Schloß Holte-Stukenbrock (WB). „Ich liebe diesen Friedhof“, sagt Pfarrer Karl-Josef Auris. Der Waldfriedhof St. Ursula wird seinem Namen gerecht. Die Toten liegen gebettet in der Sennelandschaft – mit ihren typischen Eichen, Kiefern und Birken. Der Friedhof ist dieses Jahr 100 Jahre alt. „Wie wir das begehen, entscheiden wir demnächst in den Gremien.“

Von Monika Schönfeld
In der Priestergruft auf dem Waldfriedhof St. Ursula liegen begraben die Pfarrer Wolfgang Braun, Wilhelm Strothteicher, Josef Brill und Paul Rüsing.
In der Priestergruft auf dem Waldfriedhof St. Ursula liegen begraben die Pfarrer Wolfgang Braun, Wilhelm Strothteicher, Josef Brill und Paul Rüsing. Foto: Monika Schönfeld

„Der Friedhof ein Ort, wo ich hingehen kann, um den Menschen, die ich geliebt habe, näher zu sein“, sagt Auris. „Hier kann ich geheilt werden – gerade, wenn es sich um den Partner, um Familienangehörige oder Freude handelt, die gestorben sind.“ Und für Christen sei der Friedhof ein Trost, dass mit dem Tod nicht alles vorbei ist.

Ortsheimatpfleger Günter Potthoff hat alte Bilder gesammelt, die die alten Grabsteine und das ursprüngliche Tor zeigen. Er hat recherchiert, dass bis zum Jahr 1920 die Bewohner der damals Liemke genannten Gemeinde auf dem Friedhof in Kaunitz beerdigt werden mussten. „Mein Vater Josef Potthoff, geboren 1902, erzählte mir öfter, dass er beim Heimgang seiner Mutter, Maria Christine geborene Lienen, hinter dem Leichenwagen, einem Leiterwagen, bis nach Kaunitz zum dortigen Friedhof her gelaufen sei. Er erinnerte sich genau, dass der Totengräber den Sarg mit Steinen beschweren musste, weil die Grube mit Wasser voll gelaufen war.“

Wege für Fußgänger und Fuhrwerke

Die Geschichte des Friedhofes St. Ursula beginnt mit dem Verkauf eines mehr als 10.000 Quadratmeter großen Grundstücks durch den Liemker Bauern Holländer genannt Knoke, der nahe der Fläche am Ölbach wohnte. „Viele sagen, das Gelände sei gestiftet worden. Das stimmt nicht. Gestiftet wurde das Gelände, auf dem die St.-Ursula-Kirche erbaut wurde“, sagt Potthoff.

Da die Verbindungswege auf dem Grundstück von Elisabeth Tenge lagen, wurde am 14. Mai 1919 eine Vereinbarung geschlossen zwischen Elisabeth Tenge geborene Scheidt, Pfarrer Fröhling zu Kaunitz, Landwirt Joseph Otto zu Liemke und Landwirt Martin Wittenborg zu Liemke. Die drei Letztgenannten gehörten dem Kirchenvorstand an. Der Verbindungsweg durfte von Fußgängern benutzt und mit Fuhrwerken befahren werden.

Die Flächen wurden bis zum Frühjahr 1920 zur Begräbnisstätte hergerichtet. Die erste Tote, die dort bestattet wurde, war die am 30. März 1920 im Franziskus-Hospital in Bielefeld verstorbene Anne Stölting geborene Hambrinker. Sie war drei Wochen nach der Geburt ihres zweiten Kindes im Alter von 28 Jahren gestorben – im Kindbett, wie viele Frauen damals.

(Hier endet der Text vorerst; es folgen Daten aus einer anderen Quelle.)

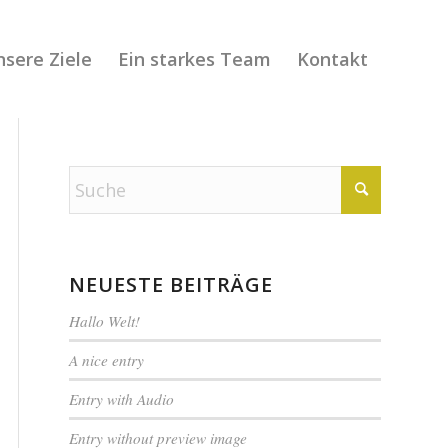
sere Ziele
Ein starkes Team
Kontakt
NEUESTE BEITRÄGE
Hallo Welt!
A nice entry
Entry with Audio
Entry without preview image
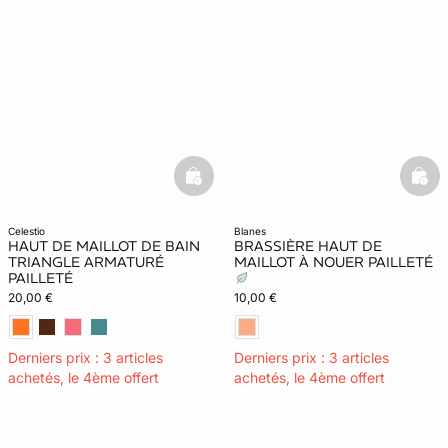
basketfull
bask
celestio
blanes
HAUT DE MAILLOT DE BAIN
BRASSIÈRE HAUT DE
TRIANGLE ARMATURÉ
MAILLOT À NOUER PAILLETÉ
PAILLETÉ
20,00 €
10,00 €
Derniers prix : 3 articles
Derniers prix : 3 articles
achetés, le 4ème offert
achetés, le 4ème offert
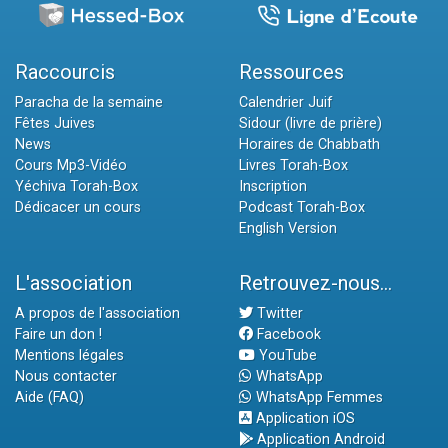
Raccourcis
Ressources
Paracha de la semaine
Calendrier Juif
Fêtes Juives
Sidour (livre de prière)
News
Horaires de Chabbath
Cours Mp3-Vidéo
Livres Torah-Box
Yéchiva Torah-Box
Inscription
Dédicacer un cours
Podcast Torah-Box
English Version
L'association
Retrouvez-nous...
A propos de l'association
Twitter
Faire un don !
Facebook
Mentions légales
YouTube
Nous contacter
WhatsApp
Aide (FAQ)
WhatsApp Femmes
Application iOS
Application Android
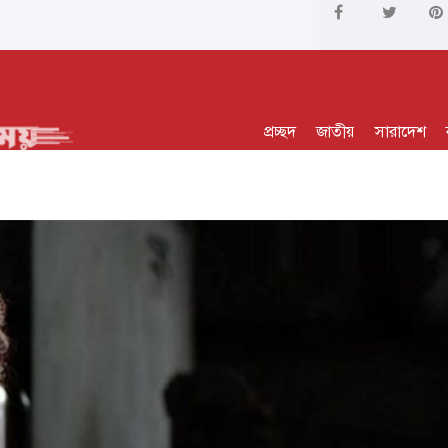
প্রচ্ছদ
জাতীয়
সারাদেশ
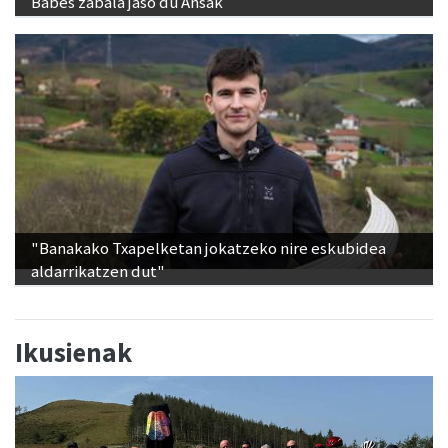
Babes zabala jaso du Ansak
"Banakako Txapelketan jokatzeko nire eskubidea
aldarrikatzen dut"
Ikusienak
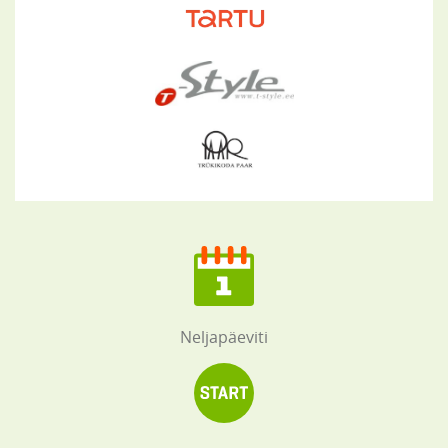
Neljapäeviti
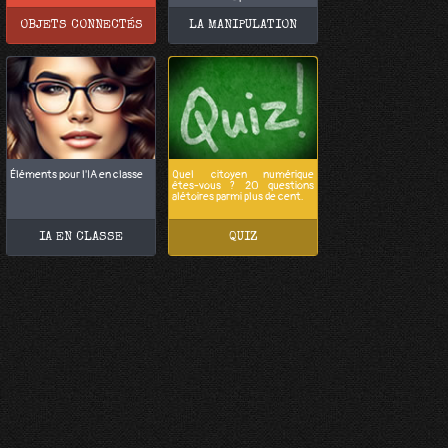
OBJETS CONNECTÉS
LA MANIPULATION
Éléments pour l'IA en classe
Quel citoyen numérique
êtes-vous ? 20 questions
alétoires parmi plus de cent.
IA EN CLASSE
QUIZ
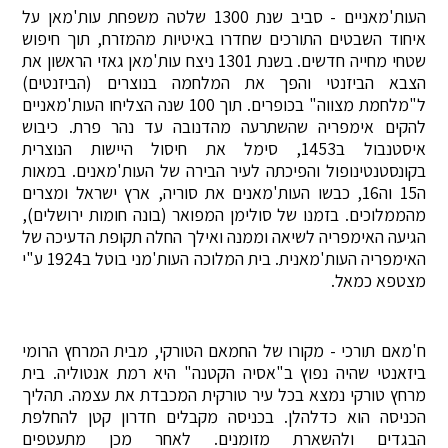
העות'מאניים - סביב שנת 1300 שלטה משפחת עות'מאן על
איחוד השבטים התורכים שחדרו באיטיות מהמזרח, תוך חיפוש
שטחי מחייה חדשים. בשנת 1301 ניצח עות'מאן גאזי הראשון את
הצבא הביזנטי והפך את המלחמה בנוצרים (הביזנטים)
ל"מלחמת מצווה" בכופרים. תוך 100 שנה הצליחו העות'מאניים
להקים אימפריה שהשתרעה מהדנובה עד נהר פרת. כיבוש
איסטנבול ב1453, סימל את חיסול היישות הנוצרית
בקונסטנטינופול והפיכתה לעיר הבירה של העות'מאנים. במאות
ה15 וה16, כבשו העות'מאנים את סוריה, ארץ ישראל ומצרים
מהממלוכים. בזמנו של סולימן המפואר (בונה חומות ירושלים),
הגיעה האימפריה לשיאה וממנה ואילך החלה תקופת הדעיכה של
האימפריה העות'מאנית. בית המלוכה העות'מני בוטל ב1924 ע"י
מצטפא כמאל.
ח'מאם תורכי - מקורו של החמאם הטורקי, מבית המרחץ הרומי
ביזאנטי שהיה נפוץ ב"אסיה הקטנה" היא רמת אנטוליה. בית
מרחץ טורקי נמצא בכל עיר טורקית המכבדת את עצמה. תהליך
הכניסה הוא כדלהלן. בכניסה מקבלים חדרון קטן להחלפת
הבגדים ולהשארת מזומנים. לאחר מכן מתעטפים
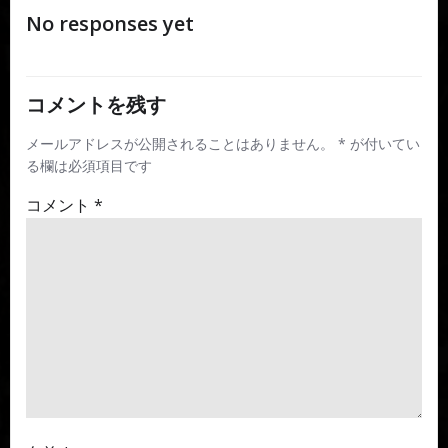
No responses yet
ナ
ナ
ビ
ビ
コメントを残す
ゲ
ゲ
メールアドレスが公開されることはありません。
*
が付いてい
る欄は必須項目です
ー
ー
コメント
*
シ
シ
ョ
ョ
ン
ン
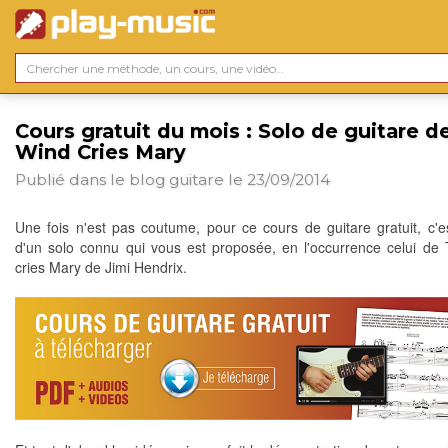
Cours gratuit du mois : Solo de guitare d
Wind Cries Mary
Publié dans le blog
guitare
le 23/09/2014
Une fois n'est pas coutume, pour ce cours de guitare gratuit, c'es
d'un solo connu qui vous est proposée, en l'occurrence celui de
cries Mary de Jimi Hendrix.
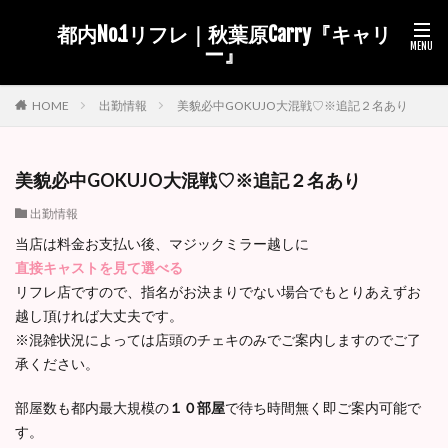
都内No.1リフレ｜秋葉原Carry『キャリ
ー』
出勤情報
美貌必中GOKUJO大混戦♡※追記２名あり
HOME
美貌必中GOKUJO大混戦♡※追記２名あり
出勤情報
当店は料金お支払い後、マジックミラー越しに
直接キャストを見て選べる
リフレ店ですので、指名がお決まりでない場合でもとりあえずお
越し頂ければ大丈夫です。
※混雑状況によっては店頭のチェキのみでご案内しますのでご了
承ください。
部屋数も都内最大規模の
１０部屋
で待ち時間無く即ご案内可能で
す。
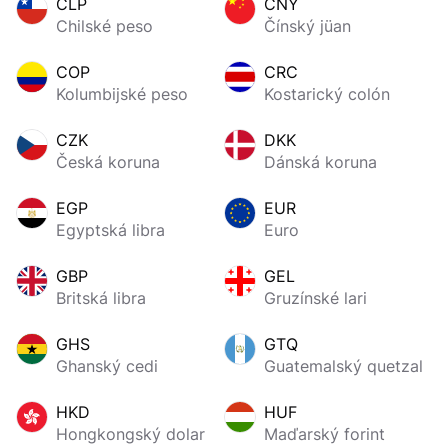
CLP
CNY
Chilské peso
Čínský jüan
COP
CRC
Kolumbijské peso
Kostarický colón
CZK
DKK
Česká koruna
Dánská koruna
EGP
EUR
Egyptská libra
Euro
GBP
GEL
Britská libra
Gruzínské lari
GHS
GTQ
Ghanský cedi
Guatemalský quetzal
HKD
HUF
Hongkongský dolar
Maďarský forint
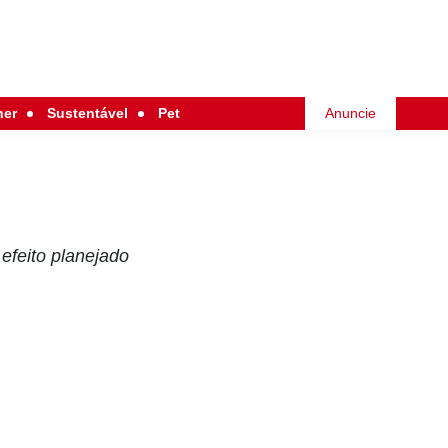
her
Sustentável
Pet
Anuncie
 efeito planejado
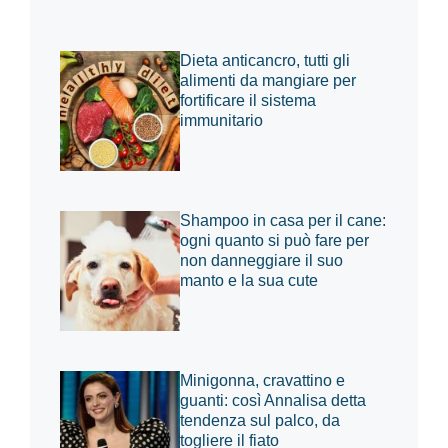
Dieta anticancro, tutti gli
alimenti da mangiare per
fortificare il sistema
immunitario
Shampoo in casa per il cane:
ogni quanto si può fare per
non danneggiare il suo
manto e la sua cute
Minigonna, cravattino e
guanti: così Annalisa detta
tendenza sul palco, da
togliere il fiato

Priestergruft in der Mitte des Friedhofes

1982 wurde der Friedhof erweitert und mit einer neuen Zufahrt versehen. Wie in der Festschrift „75 Jahre St. Ursula“ nachzulesen ist, wurde für das Erweiterungsgelände ein sieben Meter hohes Eichenkreuz gestiftet.

Am 1959 vom Steinbildhauer Alois Klösener geschaffenen Kreuz befindet sich die Priestergruft. Hier sind die Pfarrer begraben, die in St. Ursula gewirkt haben: Wilhelm Strothteicher (1890 bis 1975), Paul Rüsing (1919 bis 1978), Josef Brill (1888 bis 1957) und Wolfgang Braun (1935 bis 2020).